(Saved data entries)
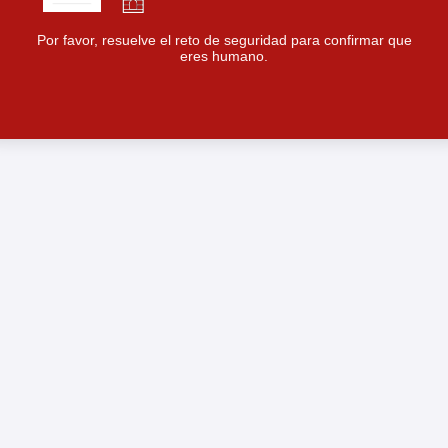
Por favor, resuelve el reto de seguridad para confirmar que
eres humano.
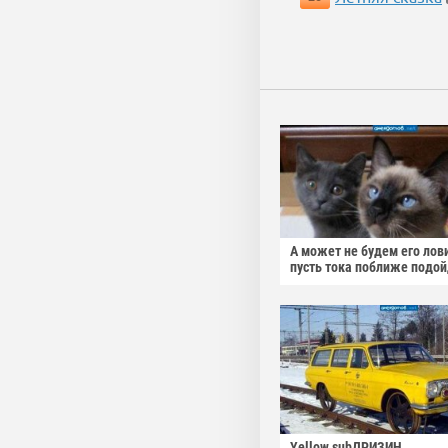
А может не будем его лов
пусть тока поближе подо
Yellow subДРИЗИН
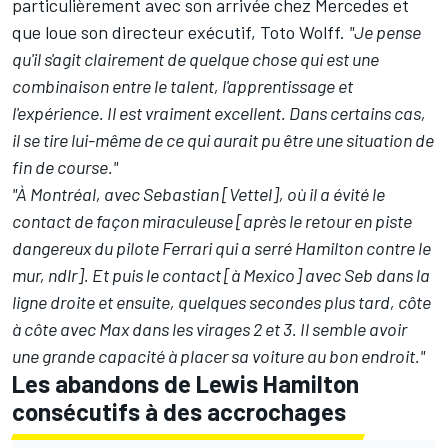
particulièrement avec son arrivée chez
Mercedes
et
que loue son directeur exécutif, Toto Wolff.
"Je pense
qu'il s'agit clairement de quelque chose qui est une
combinaison entre le talent, l'apprentissage et
l'expérience. Il est vraiment excellent. Dans certains cas,
il se tire lui-même de ce qui aurait pu être une situation de
fin de course."
"À Montréal, avec Sebastian [Vettel], où il a évité le
contact de façon miraculeuse [après le retour en piste
dangereux du pilote Ferrari qui a serré Hamilton contre le
mur, ndlr]. Et puis le contact [à Mexico] avec Seb dans la
ligne droite et ensuite, quelques secondes plus tard, côte
à côte avec Max dans les virages 2 et 3. Il semble avoir
une grande capacité à placer sa voiture au bon endroit."
Les abandons de Lewis Hamilton
consécutifs à des accrochages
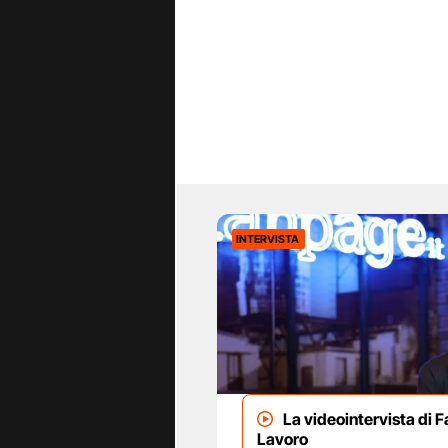
INTERVISTA
La videointervista di F
Lavoro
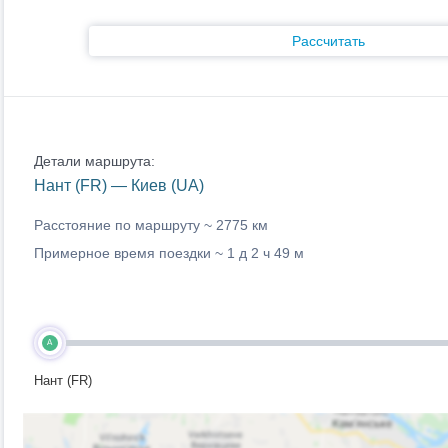
Рассчитать
Детали маршрута:
Нант (FR) — Киев (UA)
Расстояние по маршруту ~
2775 км
Примерное время поездки ~
1 д 2 ч 49 м
A
Нант (FR)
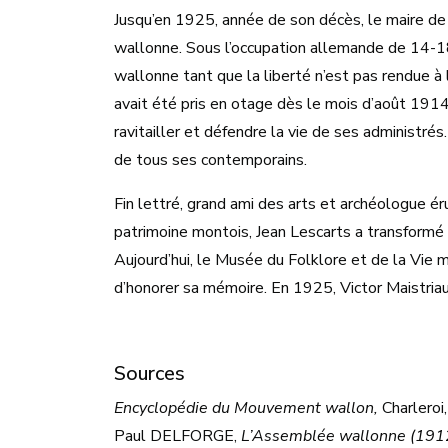
Jusqu’en 1925, année de son décès, le maire d
wallonne. Sous l’occupation allemande de 14-18,
wallonne tant que la liberté n’est pas rendue à
avait été pris en otage dès le mois d’août 1914 ; 
ravitailler et défendre la vie de ses administré
de tous ses contemporains.
Fin lettré, grand ami des arts et archéologue ér
patrimoine montois, Jean Lescarts a transformé 
Aujourd’hui, le Musée du Folklore et de la Vie 
d’honorer sa mémoire. En 1925, Victor Maistri
Sources
Encyclopédie du Mouvement wallon,
Charleroi,
Paul DELFORGE,
L’Assemblée wallonne (1912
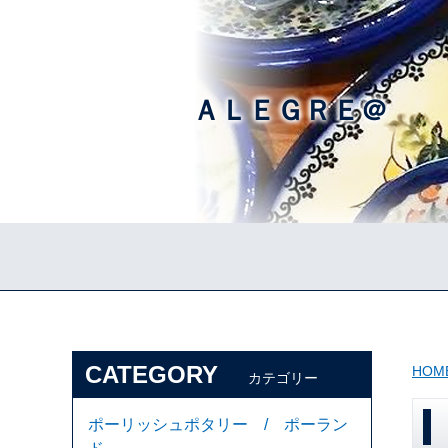
ＡＬＥＧＲＥ＠
CATEGORY
HOM
カテゴリー
ポーリッシュポタリー / ポーラン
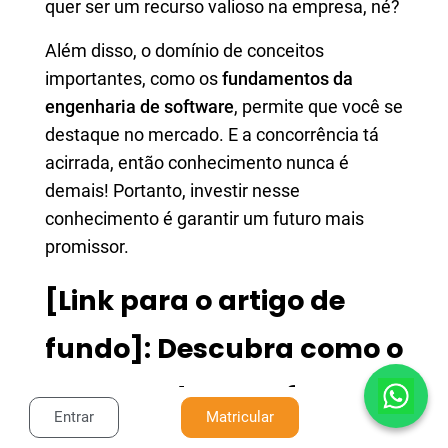
quer ser um recurso valioso na empresa, né?
Além disso, o domínio de conceitos
importantes, como os
fundamentos da
engenharia de software
, permite que você se
destaque no mercado. E a concorrência tá
acirrada, então conhecimento nunca é
demais! Portanto, investir nesse
conhecimento é garantir um futuro mais
promissor.
[Link para o artigo de
fundo]: Descubra como o
curso pode transformar
Entrar
Matricular
sua atuação profissional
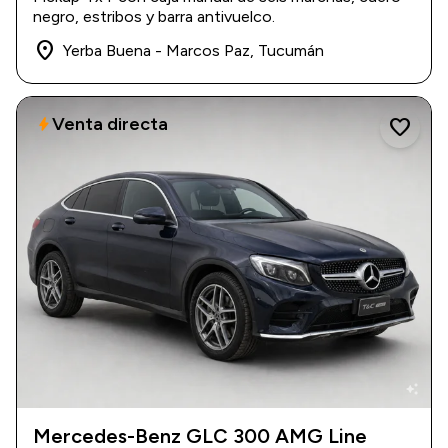
$ 33.000.000
negro, estribos y barra antivuelco.
place
Yerba Buena - Marcos Paz, Tucumán
Venta directa
bolt
favorite
auto_awesome
Mercedes-Benz GLC 300 AMG Line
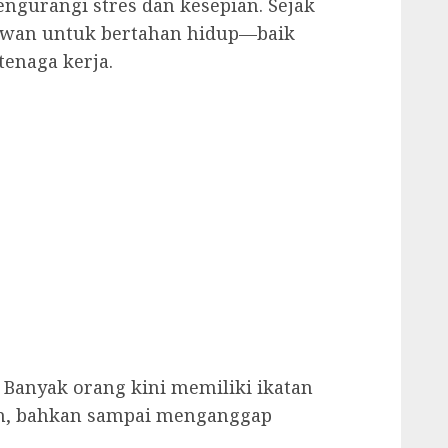
urangi stres dan kesepian. Sejak
ewan untuk bertahan hidup—baik
enaga kerja.
anyak orang kini memiliki ikatan
n, bahkan sampai menganggap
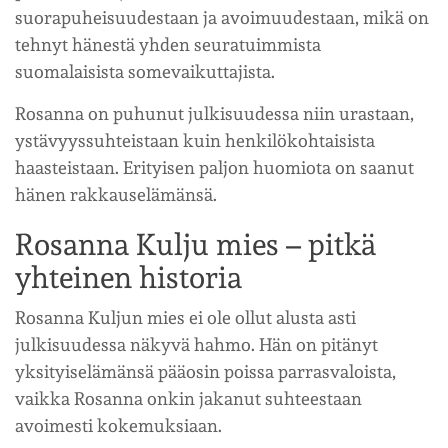
suorapuheisuudestaan ja avoimuudestaan, mikä on
tehnyt hänestä yhden seuratuimmista
suomalaisista somevaikuttajista.
Rosanna on puhunut julkisuudessa niin urastaan,
ystävyyssuhteistaan kuin henkilökohtaisista
haasteistaan. Erityisen paljon huomiota on saanut
hänen rakkauselämänsä.
Rosanna Kulju mies – pitkä
yhteinen historia
Rosanna Kuljun mies ei ole ollut alusta asti
julkisuudessa näkyvä hahmo. Hän on pitänyt
yksityiselämänsä pääosin poissa parrasvaloista,
vaikka Rosanna onkin jakanut suhteestaan
avoimesti kokemuksiaan.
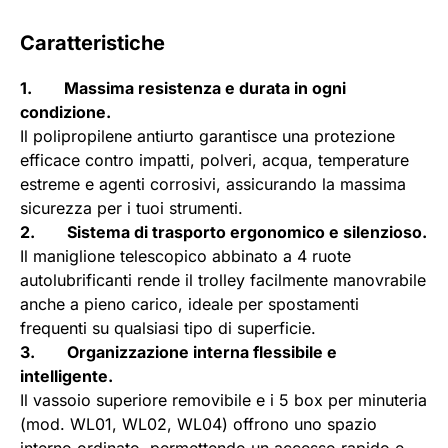
Caratteristiche
1. Massima resistenza e durata in ogni
condizione.
Il polipropilene antiurto garantisce una protezione
efficace contro impatti, polveri, acqua, temperature
estreme e agenti corrosivi, assicurando la massima
sicurezza per i tuoi strumenti.
2. Sistema di trasporto ergonomico e silenzioso.
Il maniglione telescopico abbinato a 4 ruote
autolubrificanti rende il trolley facilmente manovrabile
anche a pieno carico, ideale per spostamenti
frequenti su qualsiasi tipo di superficie.
3. Organizzazione interna flessibile e
intelligente.
Il vassoio superiore removibile e i 5 box per minuteria
(mod. WL01, WL02, WL04) offrono uno spazio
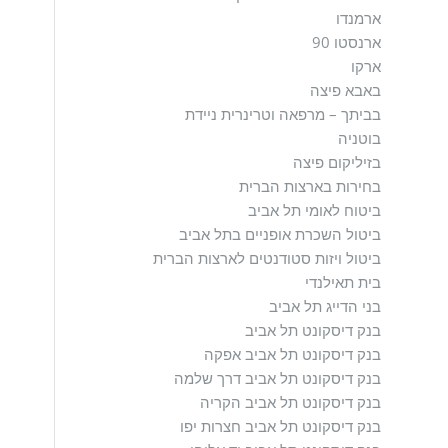
ארמנדו
ארנסטו 90
ארקו
באבא פיצה
בביתך – מרפאה וטרינרית ניידת
בוטניה
בזיליקום פיצה
בחירות בארצות הברית
ביטוח לאומי תל אביב
ביטול השכרת אופניים בתל אביב
ביטול ויזות סטודנטים לארצות הברית
בית תאילנדי
בני הדייג תל אביב
בנק דיסקונט תל אביב
בנק דיסקונט תל אביב אפקה
בנק דיסקונט תל אביב דרך שלמה
בנק דיסקונט תל אביב הקריה
בנק דיסקונט תל אביב חצרות יפו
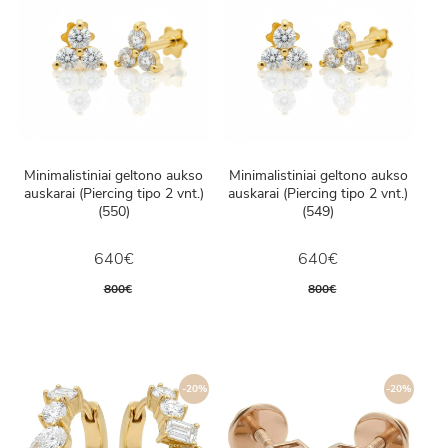
Minimalistiniai geltono aukso
Minimalistiniai geltono aukso
auskarai (Piercing tipo 2 vnt.)
auskarai (Piercing tipo 2 vnt.)
(550)
(549)
640€
640€
800€
800€
-20%
-20%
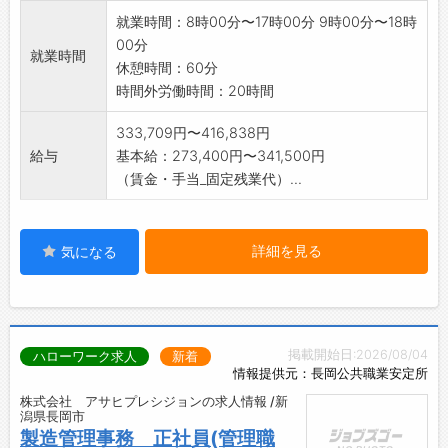
就業時間：8時00分〜17時00分 9時00分〜18時
00分
就業時間
休憩時間：60分
時間外労働時間：20時間
333,709円〜416,838円
給与
基本給：273,400円〜341,500円
（賃金・手当_固定残業代）...
詳細を見る
気になる
掲載開始日:2026/08/04
ハローワーク求人
新着
情報提供元：長岡公共職業安定所
株式会社 アサヒプレシジョンの求人情報 /新
潟県長岡市
製造管理事務 正社員(管理職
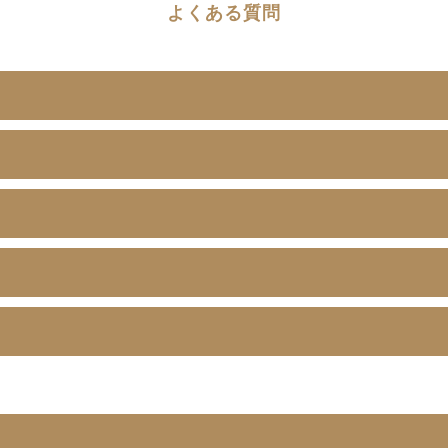
よくある質問
？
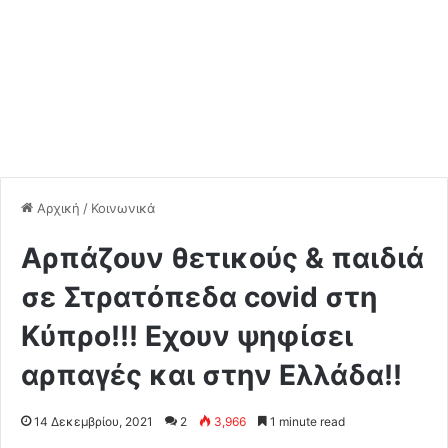
Αρχική
/
Κοινωνικά
Αρπάζουν θετικούς & παιδιά
σε Στρατόπεδα covid στη
Κύπρο!!! Εχουν ψηφίσει
αρπαγές και στην Ελλάδα!!
14 Δεκεμβρίου, 2021
2
3,966
1 minute read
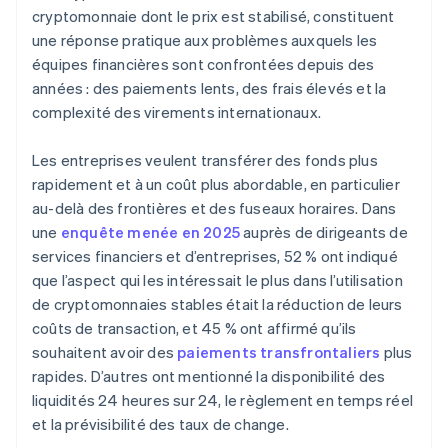
cryptomonnaie dont le prix est stabilisé, constituent
une réponse pratique aux problèmes auxquels les
équipes financières sont confrontées depuis des
années : des paiements lents, des frais élevés et la
complexité des virements internationaux.
Les entreprises veulent transférer des fonds plus
rapidement et à un coût plus abordable, en particulier
au-delà des frontières et des fuseaux horaires. Dans
une
enquête menée en 2025
auprès de dirigeants de
services financiers et d’entreprises, 52 % ont indiqué
que l’aspect qui les intéressait le plus dans l’utilisation
de cryptomonnaies stables était la réduction de leurs
coûts de transaction, et 45 % ont affirmé qu’ils
souhaitent avoir des
paiements transfrontaliers
plus
rapides. D’autres ont mentionné la disponibilité des
liquidités 24 heures sur 24, le règlement en temps réel
et la prévisibilité des taux de change.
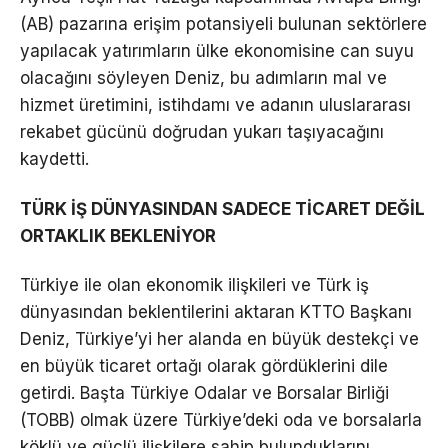
(AB) pazarına erişim potansiyeli bulunan sektörlere
yapılacak yatırımların ülke ekonomisine can suyu
olacağını söyleyen Deniz, bu adımların mal ve
hizmet üretimini, istihdamı ve adanın uluslararası
rekabet gücünü doğrudan yukarı taşıyacağını
kaydetti.
TÜRK İŞ DÜNYASINDAN SADECE TİCARET DEĞİL
ORTAKLIK BEKLENİYOR
Türkiye ile olan ekonomik ilişkileri ve Türk iş
dünyasından beklentilerini aktaran KTTO Başkanı
Deniz, Türkiye’yi her alanda en büyük destekçi ve
en büyük ticaret ortağı olarak gördüklerini dile
getirdi. Başta Türkiye Odalar ve Borsalar Birliği
(TOBB) olmak üzere Türkiye’deki oda ve borsalarla
köklü ve güçlü ilişkilere sahip bulunduklarını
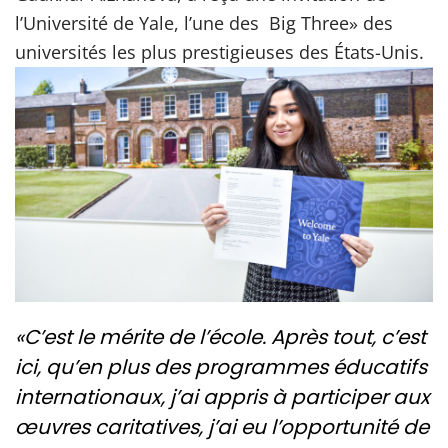
l’Université de Yale, l’une des Big Three» des
universités les plus prestigieuses des États-Unis.
«C’est le mérite de l’école. Après tout, c’est
ici, qu’en plus des programmes éducatifs
internationaux, j’ai appris à participer aux
œuvres caritatives, j’ai eu l’opportunité de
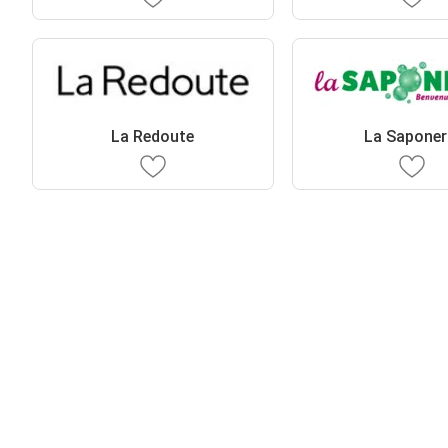
La Redoute
La Saponer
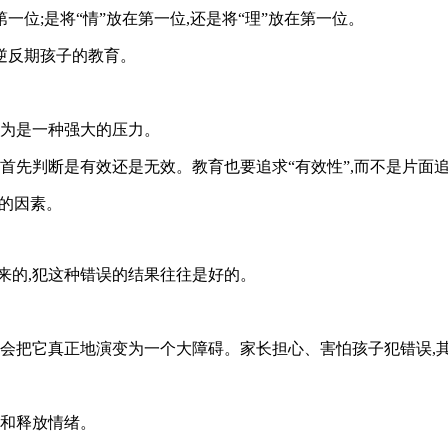
一位;是将“情”放在第一位,还是将“理”放在第一位。
春逆反期孩子的教育。
认为是一种强大的压力。
首先判断是有效还是无效。教育也要追求“有效性”,而不是片面追
控的因素。
来的,犯这种错误的结果往往是好的。
语会把它真正地演变为一个大障碍。家长担心、害怕孩子犯错误,
理和释放情绪。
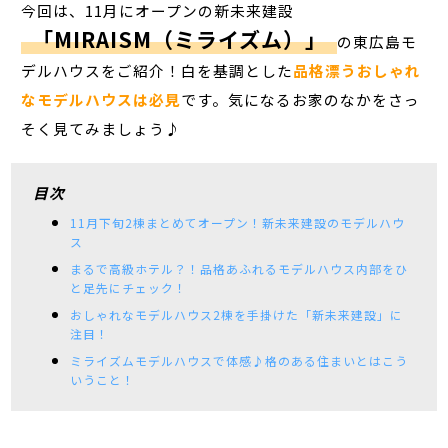
今回は、11月にオープンの新未来建設
「MIRAISM（ミライズム）」
の東広島モ
デルハウスをご紹介！白を基調とした
品格漂うおしゃれ
なモデルハウスは必見
です。気になるお家のなかをさっ
そく見てみましょう♪
目次
11月下旬2棟まとめてオープン！新未来建設のモデルハウ
ス
まるで高級ホテル？！品格あふれるモデルハウス内部をひ
と足先にチェック！
おしゃれなモデルハウス2棟を手掛けた「新未来建設」に
注目！
ミライズムモデルハウスで体感♪格のある住まいとはこう
いうこと！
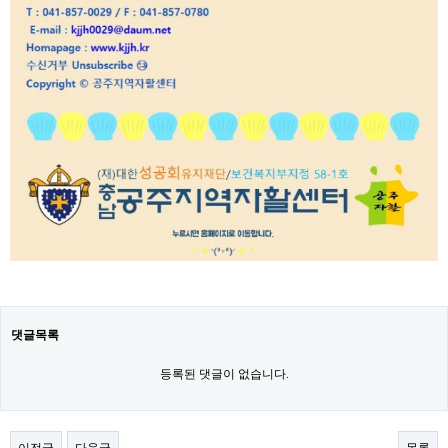
댓글목록
등록된 댓글이 없습니다.
이전글
다음글
목록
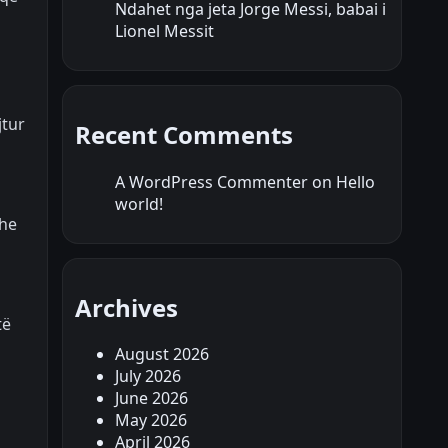
Ndahet nga jeta Jorge Messi, babai i
Lionel Messit
jtur
Recent Comments
A WordPress Commenter
on
Hello
world!
dhe
Archives
të
August 2026
July 2026
June 2026
May 2026
April 2026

### Assignment
An exact transcription is needed of the lines from the one with "בנק דיסקונט תל אביב הקריה" to the one with "liquidités 24 heures" above, both ends included, with pictures left out.

### Answer space
בנק דיסקונט תל אביב הקריה
בנק דיסקונט תל אביב חצרות יפו
Minimalistiniai geltono aukso
Minimalistiniai geltono aukso
auskarai (Piercing tipo 2 vnt.)
auskarai (Piercing tipo 2 vnt.)
(550)
(549)
640€
640€
800€
800€
-20%
-20%
就業時間：8時00分〜17時00分 9時00分〜18時
00分
就業時間
休憩時間：60分
時間外労働時間：20時間
333,709円〜416,838円
給与
基本給：273,400円〜341,500円
（賃金・手当_固定残業代）...
詳細を見る
気になる
掲載開始日:2026/08/04
ハローワーク求人
新着
情報提供元：長岡公共職業安定所
株式会社 アサヒプレシジョンの求人情報 /新
潟県長岡市
製造管理事務 正社員(管理職
よくある質問
？
Αρχική
/
Κοινωνικά
Αρπάζουν θετικούς & παιδιά
σε Στρατόπεδα covid στη
Κύπρο!!! Εχουν ψηφίσει
αρπαγές και στην Ελλάδα!!
14 Δεκεμβρίου, 2021
2
3,966
1 minute read
cryptomonnaie dont le prix est stabilisé, constituent
une réponse pratique aux problèmes auxquels les
équipes financières sont confrontées depuis des
années : des paiements lents, des frais élevés et la
complexité des virements internationaux.
Les entreprises veulent transférer des fonds plus
rapidement et à un coût plus abordable, en particulier
au-delà des frontières et des fuseaux horaires. Dans
une
enquête menée en 2025
auprès de dirigeants de
services financiers et d’entreprises, 52 % ont indiqué
que l’aspect qui les intéressait le plus dans l’utilisation
de cryptomonnaies stables était la réduction de leurs
coûts de transaction, et 45 % ont affirmé qu’ils
souhaitent avoir des
paiements transfrontaliers
plus
rapides. D’autres ont mentionné la disponibilité des
liquidités 24 heures sur 24, le règlement en temps réel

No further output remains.